Task to carry out –
Please retype the records that appear below, exactly and in full.

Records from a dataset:
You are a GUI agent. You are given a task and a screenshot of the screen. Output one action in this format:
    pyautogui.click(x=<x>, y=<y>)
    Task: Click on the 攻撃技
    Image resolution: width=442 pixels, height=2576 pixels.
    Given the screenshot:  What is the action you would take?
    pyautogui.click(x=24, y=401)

Answer space –
You are a GUI agent. You are given a task and a screenshot of the screen. Output one action in this format:
    pyautogui.click(x=<x>, y=<y>)
    Task: Click on the 攻撃技
    Image resolution: width=442 pixels, height=2576 pixels.
    Given the screenshot:  What is the action you would take?
    pyautogui.click(x=24, y=401)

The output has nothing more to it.